# Task to complete
Could you work out the number of lines in the listing that include the word "Kulagina" and reply with that figure alone?

# Working data
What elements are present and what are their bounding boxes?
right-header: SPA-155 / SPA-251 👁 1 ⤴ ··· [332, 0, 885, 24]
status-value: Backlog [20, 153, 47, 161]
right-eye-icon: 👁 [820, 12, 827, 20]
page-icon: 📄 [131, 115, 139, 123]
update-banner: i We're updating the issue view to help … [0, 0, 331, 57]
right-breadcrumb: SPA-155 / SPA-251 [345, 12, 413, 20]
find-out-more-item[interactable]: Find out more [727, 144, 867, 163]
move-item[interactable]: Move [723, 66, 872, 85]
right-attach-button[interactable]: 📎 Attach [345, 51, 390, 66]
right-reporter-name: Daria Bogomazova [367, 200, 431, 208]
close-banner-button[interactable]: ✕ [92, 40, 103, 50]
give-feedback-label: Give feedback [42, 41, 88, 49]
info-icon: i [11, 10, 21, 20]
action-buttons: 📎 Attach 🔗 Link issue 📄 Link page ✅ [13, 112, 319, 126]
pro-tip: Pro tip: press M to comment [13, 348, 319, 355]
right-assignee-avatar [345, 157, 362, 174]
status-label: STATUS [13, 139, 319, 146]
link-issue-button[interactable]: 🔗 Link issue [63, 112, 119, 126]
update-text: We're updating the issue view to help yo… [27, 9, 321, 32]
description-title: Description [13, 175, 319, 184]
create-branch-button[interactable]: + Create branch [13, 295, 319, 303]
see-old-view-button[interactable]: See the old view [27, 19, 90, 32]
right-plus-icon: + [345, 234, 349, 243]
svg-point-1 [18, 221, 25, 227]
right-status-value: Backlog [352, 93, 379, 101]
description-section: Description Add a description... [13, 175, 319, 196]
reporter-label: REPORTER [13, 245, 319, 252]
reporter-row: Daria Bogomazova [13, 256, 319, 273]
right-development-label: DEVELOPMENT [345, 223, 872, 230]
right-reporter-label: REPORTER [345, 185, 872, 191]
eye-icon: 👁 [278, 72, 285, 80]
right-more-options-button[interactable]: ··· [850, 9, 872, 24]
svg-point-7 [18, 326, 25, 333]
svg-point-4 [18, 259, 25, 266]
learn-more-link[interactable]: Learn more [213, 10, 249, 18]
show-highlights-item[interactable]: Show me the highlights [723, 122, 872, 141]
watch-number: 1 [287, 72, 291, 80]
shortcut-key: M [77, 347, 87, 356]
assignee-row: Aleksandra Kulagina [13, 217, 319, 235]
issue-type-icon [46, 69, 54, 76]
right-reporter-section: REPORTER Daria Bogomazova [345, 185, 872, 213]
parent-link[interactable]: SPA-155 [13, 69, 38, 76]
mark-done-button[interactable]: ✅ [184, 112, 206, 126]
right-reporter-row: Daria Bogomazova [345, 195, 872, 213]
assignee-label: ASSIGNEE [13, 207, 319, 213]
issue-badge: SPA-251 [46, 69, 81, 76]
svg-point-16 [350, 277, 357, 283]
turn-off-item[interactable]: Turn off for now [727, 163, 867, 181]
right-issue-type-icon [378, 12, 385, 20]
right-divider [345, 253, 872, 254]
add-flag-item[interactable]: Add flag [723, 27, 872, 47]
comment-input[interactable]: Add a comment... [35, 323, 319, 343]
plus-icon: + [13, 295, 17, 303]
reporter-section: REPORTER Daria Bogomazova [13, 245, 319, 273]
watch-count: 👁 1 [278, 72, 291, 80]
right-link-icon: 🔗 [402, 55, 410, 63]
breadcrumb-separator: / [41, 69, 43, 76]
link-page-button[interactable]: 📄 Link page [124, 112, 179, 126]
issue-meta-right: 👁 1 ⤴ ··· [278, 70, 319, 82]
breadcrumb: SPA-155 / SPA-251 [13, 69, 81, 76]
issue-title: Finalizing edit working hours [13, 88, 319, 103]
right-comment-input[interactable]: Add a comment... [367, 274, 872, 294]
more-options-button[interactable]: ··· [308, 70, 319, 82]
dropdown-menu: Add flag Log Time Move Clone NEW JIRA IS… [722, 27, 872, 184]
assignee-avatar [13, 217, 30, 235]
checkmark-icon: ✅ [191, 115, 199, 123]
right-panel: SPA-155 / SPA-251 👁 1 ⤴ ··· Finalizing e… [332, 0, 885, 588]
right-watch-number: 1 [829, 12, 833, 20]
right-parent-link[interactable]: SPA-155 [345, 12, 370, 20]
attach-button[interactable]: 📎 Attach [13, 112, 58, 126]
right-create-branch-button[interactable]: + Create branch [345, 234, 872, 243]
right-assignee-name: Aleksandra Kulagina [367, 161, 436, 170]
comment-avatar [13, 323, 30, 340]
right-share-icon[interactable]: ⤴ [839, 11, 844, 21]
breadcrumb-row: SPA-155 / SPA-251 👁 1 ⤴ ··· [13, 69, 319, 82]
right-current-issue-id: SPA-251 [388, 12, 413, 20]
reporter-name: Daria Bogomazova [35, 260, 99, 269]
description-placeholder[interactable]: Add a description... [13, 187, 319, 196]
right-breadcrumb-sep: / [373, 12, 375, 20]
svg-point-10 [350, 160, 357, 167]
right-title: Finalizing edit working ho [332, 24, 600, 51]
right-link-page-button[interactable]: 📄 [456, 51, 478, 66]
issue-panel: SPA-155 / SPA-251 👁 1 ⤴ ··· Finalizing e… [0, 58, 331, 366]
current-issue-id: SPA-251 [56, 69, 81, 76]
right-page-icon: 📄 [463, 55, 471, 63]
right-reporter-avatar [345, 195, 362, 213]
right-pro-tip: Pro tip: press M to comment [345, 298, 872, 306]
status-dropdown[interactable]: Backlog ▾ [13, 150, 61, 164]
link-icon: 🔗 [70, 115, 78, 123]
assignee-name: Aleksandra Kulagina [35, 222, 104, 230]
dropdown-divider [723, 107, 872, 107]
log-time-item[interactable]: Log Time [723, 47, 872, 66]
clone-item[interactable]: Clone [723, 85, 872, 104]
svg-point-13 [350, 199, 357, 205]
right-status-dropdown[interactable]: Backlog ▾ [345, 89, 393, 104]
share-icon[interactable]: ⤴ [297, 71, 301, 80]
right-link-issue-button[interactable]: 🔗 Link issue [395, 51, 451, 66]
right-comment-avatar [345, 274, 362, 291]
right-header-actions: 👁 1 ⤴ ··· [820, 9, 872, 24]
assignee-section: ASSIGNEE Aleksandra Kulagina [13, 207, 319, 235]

# Final answer
4